Opinión | Tribuna
Después del amor

Después del amor.
Un argumento de peso que nos ayuda a distinguirnos de los animales, y que nos coloca un glorioso escalón por encima, es esa sofisticada manipulación de los sentimientos, de nuestros propios sentimientos, la portentosa habilidad con que logramos graduar y dosificar nuestras más íntimas emociones. Pero hay muchos más: nos diferenciamos de los escarabajos, por ejemplo, al desarrollar una laboriosa afición por la papiroflexia o inflando globos de colores en las fiestas de cumpleaños o por la sencilla razón de que, en nuestra tierna infancia, aprendemos a operar con raíces cuadradas. Y es realmente asombrosa la rapidez con que sepultamos este valiosísimo conocimiento en el más remoto olvido apenas transcurridos unos pocos años.

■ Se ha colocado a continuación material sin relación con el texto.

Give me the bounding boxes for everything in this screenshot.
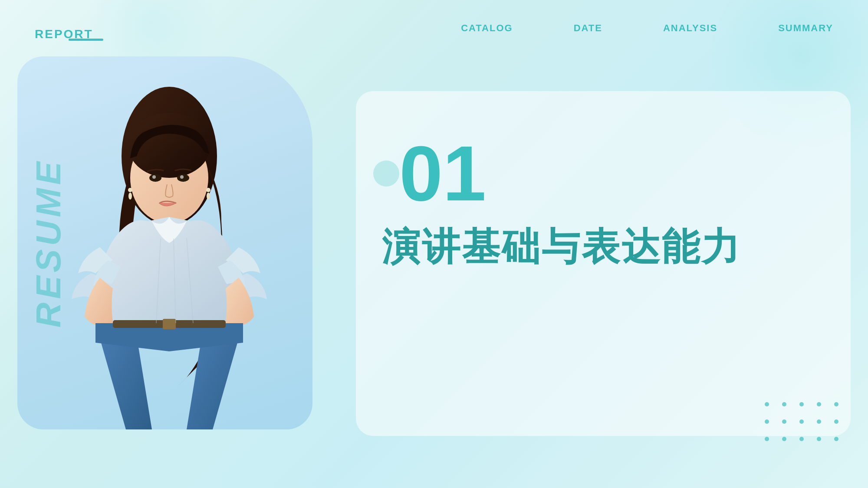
dot [765,419,769,424]
dot [817,402,821,406]
svg-point-10 [206,188,210,192]
dot [834,437,838,441]
dot [799,419,804,424]
right-content: 01 演讲基础与表达能力 [330,82,851,471]
dot [765,437,769,441]
nav-item-analysis[interactable]: ANALYSIS [663,23,717,34]
dot [799,402,804,406]
dot [765,402,769,406]
svg-point-11 [207,193,210,200]
svg-rect-13 [163,319,176,329]
header-accent-line [69,39,103,41]
nav-item-catalog[interactable]: CATALOG [461,23,513,34]
person-svg [56,82,282,429]
nav-item-summary[interactable]: SUMMARY [778,23,833,34]
dot [782,419,786,424]
dots-decoration [765,402,842,445]
svg-point-9 [128,193,132,200]
deco-circle-small [373,160,399,187]
dot [834,402,838,406]
dot [782,402,786,406]
dot [817,437,821,441]
svg-point-7 [180,175,184,179]
dot [817,419,821,424]
person-image [43,74,295,429]
dot [782,437,786,441]
dot [799,437,804,441]
nav-item-date[interactable]: DATE [574,23,602,34]
main-nav: CATALOG DATE ANALYSIS SUMMARY [461,23,833,34]
section-number: 01 [399,134,486,213]
header: REPORT CATALOG DATE ANALYSIS SUMMARY [0,0,868,56]
main-content: RESUME [17,56,851,471]
svg-point-8 [128,188,132,192]
svg-point-6 [152,175,156,179]
left-card: RESUME [17,56,312,429]
section-title-chinese: 演讲基础与表达能力 [382,221,741,273]
dot [834,419,838,424]
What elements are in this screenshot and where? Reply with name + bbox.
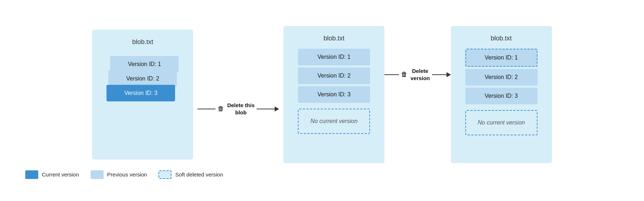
- arrow-head-1: [275, 106, 279, 112]
- legend-current-label: Current version: [42, 171, 79, 178]
- blob1-stack: Version ID: 1 Version ID: 2 Version ID: …: [106, 56, 179, 114]
- blob3-container: blob.txt Version ID: 1 Version ID: 2 Ver…: [451, 26, 552, 163]
- blob2-title: blob.txt: [323, 35, 344, 42]
- trash-icon-2: 🗑: [401, 71, 408, 78]
- arrow-shaft-1b: [257, 109, 275, 109]
- legend: Current version Previous version Soft de…: [14, 170, 223, 179]
- blob2-version-3: Version ID: 3: [298, 86, 370, 103]
- blob3-no-current: No current version: [465, 110, 538, 135]
- diagram-area: blob.txt Version ID: 1 Version ID: 2 Ver…: [14, 26, 630, 163]
- legend-previous: Previous version: [91, 170, 147, 179]
- action2-label: 🗑 Delete version: [401, 67, 430, 82]
- legend-soft-deleted: Soft deleted version: [158, 170, 223, 179]
- blob3-version-3: Version ID: 3: [465, 88, 538, 104]
- blob1-title: blob.txt: [132, 38, 153, 46]
- action2-connector: 🗑 Delete version: [384, 67, 451, 82]
- blob2-version-1: Version ID: 1: [298, 49, 370, 65]
- legend-current: Current version: [25, 170, 79, 179]
- legend-previous-label: Previous version: [107, 171, 147, 178]
- blob2-container: blob.txt Version ID: 1 Version ID: 2 Ver…: [283, 26, 384, 163]
- action1-connector: 🗑 Delete this blob: [197, 102, 279, 116]
- diagram-container: blob.txt Version ID: 1 Version ID: 2 Ver…: [14, 26, 630, 179]
- blob1-version-1: Version ID: 1: [110, 56, 179, 73]
- trash-icon-1: 🗑: [218, 105, 224, 113]
- blob1-version-3: Version ID: 3: [106, 85, 175, 101]
- arrow-shaft-1: [197, 109, 216, 109]
- blob3-version-2: Version ID: 2: [465, 69, 538, 86]
- action1-label: 🗑 Delete this blob: [218, 102, 254, 116]
- legend-previous-box: [91, 170, 104, 179]
- legend-soft-deleted-box: [158, 170, 171, 179]
- blob1-version-2: Version ID: 2: [108, 70, 177, 87]
- legend-current-box: [25, 170, 38, 179]
- arrow-shaft-2: [384, 74, 399, 75]
- blob2-versions: Version ID: 1 Version ID: 2 Version ID: …: [298, 49, 370, 103]
- arrow-shaft-2b: [432, 74, 447, 75]
- blob3-title: blob.txt: [491, 35, 512, 42]
- blob3-versions: Version ID: 1 Version ID: 2 Version ID: …: [465, 49, 538, 104]
- arrow-head-2: [447, 72, 451, 77]
- blob3-version-1: Version ID: 1: [465, 49, 538, 67]
- blob1-container: blob.txt Version ID: 1 Version ID: 2 Ver…: [92, 30, 193, 160]
- legend-soft-deleted-label: Soft deleted version: [175, 171, 223, 178]
- blob2-no-current: No current version: [298, 109, 370, 134]
- blob2-version-2: Version ID: 2: [298, 67, 370, 84]
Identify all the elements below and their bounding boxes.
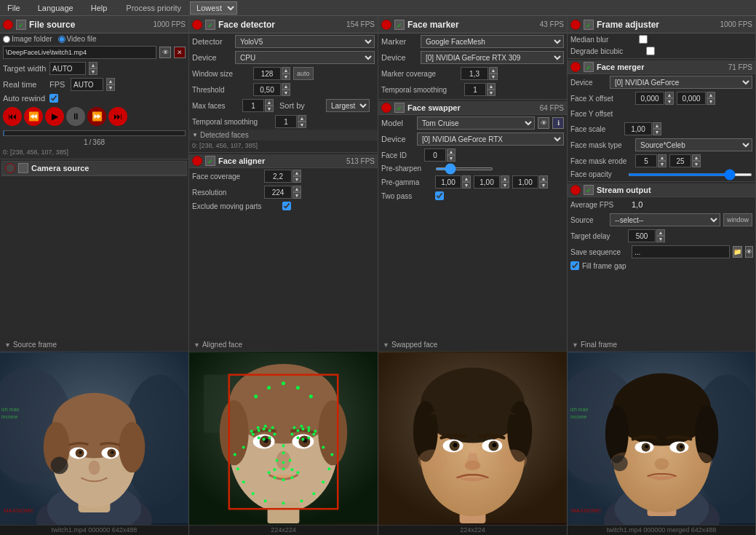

En el ámbito sentimental, en el terreno apasionado de un amor racional, maduro, sereno, de un amor poderoso y consciente que también nos aleja triunfalmente de los animales, que tan inteligentes nos hace parecer frente a una vaca charolesa, nos comportamos, por lo general, de manera confusa e incongruente, de un modo ciertamente extravagante. Una promesa de amor, hoy en día, vale tanto como un juramento garabateado sobre una placa de hielo. Esa unión entre dos almas gemelas y embelesadas que un atardecer sellamos para siempre con un beso sagrado, la inviolable eternidad con que garantizamos firmemente los arrebatos de un corazón enamorado se diluye, estadísticamente, en un triste período de cuatro años. Una esplendorosa e infinita eternidad de cuatro años.
Después del amor, nos abocamos a una embarazosa encrucijada. De aquel precioso «me moriría sin tus besos» a este plomizo aburrimiento, a esta condena sembrada de bostezos. De aquellos largos e insoportables minutos sin ti, de aquella agonía insufrible sin tu presencia, de aquel cruel reloj que se negaba a dar las horas... a la asfixia de pasar un día entero contigo, al suplicio de tener que soportarnos todo un fin de semana. De bajarnos mutuamente la luna, con ojitos acaramelados y entre profundos suspiros, a no querer bajar ni la basura. Después del amor, la fría indiferencia, la desidia, un campo yermo y cadavérico de emociones. Esa encrucijada a la que aludíamos la forman dos caminos divergentes: la ruptura definitiva o una prolongación insulsa del amor. Los valientes optan por transitar dolorosamente el primer camino: se apuesta por la herida limpia, brusca, que sanará felizmente con el tiempo y dejará una hermosa cicatriz, la huella muda y visible de un amor fallido. La alternativa de la prolongación, por otra parte, es un sendero que se toma, en muchos casos, por comodidad, por los hijos, por haber efectuado un cálculo interesado, y también por cobardía.
Es esta forzada continuación, esta permanencia aterradora entre los despojos humeantes del amor, un pacto de cortesía, un acuerdo meditado entre personas educadas que no desean hacerse daño. El autoengaño, sin embargo, consta de algunas frases especialmente reconocibles y delatoras: «Bueno, ahora nos queda el cariño». Sí, desde luego. El mismo cariño que podría sentirse perfectamente por una simpática y entrañable mascota.